Court Opinion

ID: 5393450
Source: CourtListenerOpinion
Date Created: 2022-01-08 10:02:47.272381+00
Date Added: 2024-06-11T08:30:19.923464
License: Public Domain

Per Curiam.

Prior to April 11, 1951, there was $44,864 on deposit in the Syracuse Trust Company to the credit and in the account of Horace K. Hitchings estate. The ledger sheet for that month, in the heading, recited: “ Released to Ethel C. Hitchings, Executrix Dec. 1, 1950.” From December 1, 1950, to April 11, 1951, Ethel C. Hitchings, the executrix, had made many deposits in and many withdrawals from the account *203in the conduct of her official duties. On April 11,1951, the bank without notice to the executrix, appropriated the then balance of $44,864.30 and applied that amount upon account of certain notes held by the bank which represented loans by the bank to the testator. This appropriation is said by the bank to be as of right, the contention being that the bank had a so-called “ banker’s lien ” upon a portion of the account and an equitable lien or equitable title by reason of a constructive trust upon the balance. The bank refused to deliver the $44,864.30 upon demand of the executrix. Thereafter the executrix instituted a discovery proceeding against the bank pursuant to section 205 of the Surrogate’s Court Act. The bank answered the petition and claimed it had the right to appropriate the amount on deposit to the credit of the executrix by reason of right of setoff or so-called “ banker’s lien ” and by reason of constructive trust or equitable lien.
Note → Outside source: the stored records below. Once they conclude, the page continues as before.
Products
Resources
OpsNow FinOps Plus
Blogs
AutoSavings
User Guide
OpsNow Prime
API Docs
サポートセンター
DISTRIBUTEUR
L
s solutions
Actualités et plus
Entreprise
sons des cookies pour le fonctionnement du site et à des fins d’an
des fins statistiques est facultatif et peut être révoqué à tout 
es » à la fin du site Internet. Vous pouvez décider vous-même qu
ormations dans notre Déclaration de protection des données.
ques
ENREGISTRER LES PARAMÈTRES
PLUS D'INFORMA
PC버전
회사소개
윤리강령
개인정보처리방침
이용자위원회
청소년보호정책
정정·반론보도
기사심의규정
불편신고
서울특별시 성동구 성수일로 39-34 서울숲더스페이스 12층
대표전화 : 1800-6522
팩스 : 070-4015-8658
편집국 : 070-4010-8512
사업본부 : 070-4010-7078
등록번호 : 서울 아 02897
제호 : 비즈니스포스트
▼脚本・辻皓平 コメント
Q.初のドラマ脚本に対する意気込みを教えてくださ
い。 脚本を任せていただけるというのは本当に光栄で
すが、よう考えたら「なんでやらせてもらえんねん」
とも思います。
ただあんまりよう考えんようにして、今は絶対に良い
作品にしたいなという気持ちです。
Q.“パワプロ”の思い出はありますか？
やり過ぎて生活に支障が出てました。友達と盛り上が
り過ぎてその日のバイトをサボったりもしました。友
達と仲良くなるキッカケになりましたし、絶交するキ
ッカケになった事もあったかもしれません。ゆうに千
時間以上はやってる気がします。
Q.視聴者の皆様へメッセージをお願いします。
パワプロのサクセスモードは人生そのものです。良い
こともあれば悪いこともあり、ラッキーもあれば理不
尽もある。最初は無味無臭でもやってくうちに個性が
After a hearing in the Surrogate’s Court, an order was made by the Surrogate directing the Syracuse Trust Company to deliver and pay over to Ethel C. Hitchings, as executrix, the said sum of $44,864.30 with interest at 2%. The bank has appealed from this order.
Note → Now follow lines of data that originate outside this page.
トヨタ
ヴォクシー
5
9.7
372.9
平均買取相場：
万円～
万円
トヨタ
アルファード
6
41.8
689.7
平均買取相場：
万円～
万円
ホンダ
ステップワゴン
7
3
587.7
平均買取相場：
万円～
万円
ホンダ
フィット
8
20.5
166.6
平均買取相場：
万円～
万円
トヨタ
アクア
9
We have examined into the claims of the parties on the merits and we think we may not determine the same but must dismiss the proceeding upon the ground that the Surrogate’s Court was without jurisdiction to entertain it. The jurisdictional question was not raised either before the Surrogate or upon this appeal. That fact, however, does not prevent this court from inquiring into the authority of the Surrogate’s Court to proceed under sections 205 and 206 of the Surrogate’s Court Act. If the subject matter was not within the jurisdiction of the Surrogate’s Court, the order made was a nullity- (Matter of Walker, 136 N. Y. 20; Chemung Canal Bank v. Judson, 8 N. Y. 254.) This court, in Matter of Mathewson (210 App. Div. 572), cited Matter of Walker (supra) and said: “ Jurisdiction cannot be acquired by acquiescence. * * * And in such circumstances it is our duty to dismiss the proceeding.”
The executrix became a depositor of the bank on December 1, 1950, and thereafter and until April 11, 1951, made deposits and withdrawals from the account in the usual manner. The relationship between the bank and Ethel C. Hitchings, the executrix, was that of debtor and creditor. (People ex rel. Bridgeport Sav. Bank v. Barker, 154 N. Y. 128, 130.) The bank’s contract was to pay the depositor upon demand. Upon refusal to do so, the bank was liable to an action at law to collect the deposit and could interpose such defenses, legal or equitable, *204as it had. While it has been held that discovery may be used to compel the delivery of a bank account, standing in the name of a decedent and withheld from the representative (Matter of Jacobsen, 178 Misc. 479), we think that a proceeding to obtain money in a bank account is an action to collect a debt and not cognizable in a discovery proceeding in Surrogate’s Court. (3 Warren’s Heaton on Surrogates’ Courts [6th ed.], §§ 234, 235 and cases there cited.) Chief Judge Lehman in Matter of Schaefer (294 N. Y. 24, 30) wrote: “ We have held that the Surrogate’s Court Act does not confer upon the Surrogate’s Court jurisdiction to direct a person, who is not entitled to a share in the distribution of a decedent’s estate, to pay a contractual obligation to the estate. (Matter of Forrest, 234 App. Div. 890, affd. 259 N. Y. 553; Matter of Hammer, 237 App. Div. 497, affd. 261 N. Y. 677.) ”
In the case now before us, the executrix was not seeking discovery of property belonging to the testator and which was withheld. There was no property in the name of the decedent which should, by order, be delivered to the executrix. The executrix, herself, was the depositor and creditor of the bank. The money which had been in the name of the testator had already been delivered to her on December 1, 1950, and she had added to the account from other sources of income of the estate. On April 11, 1951, when the bank appropriated the balance to the credit of the executrix, the amount which the bank owed her was definite. There was no need of a discovery proceeding. It is our opinion that in a situation such as is here presented, discovery may not be had to collect the debt owing by the bank to the executrix; that there was no jurisdiction in the Surrogate’s Court to entertain the proceeding under sections 205 and 206 of the Surrogate’s Court Act.
The order should be reversed and the proceeding dismissed.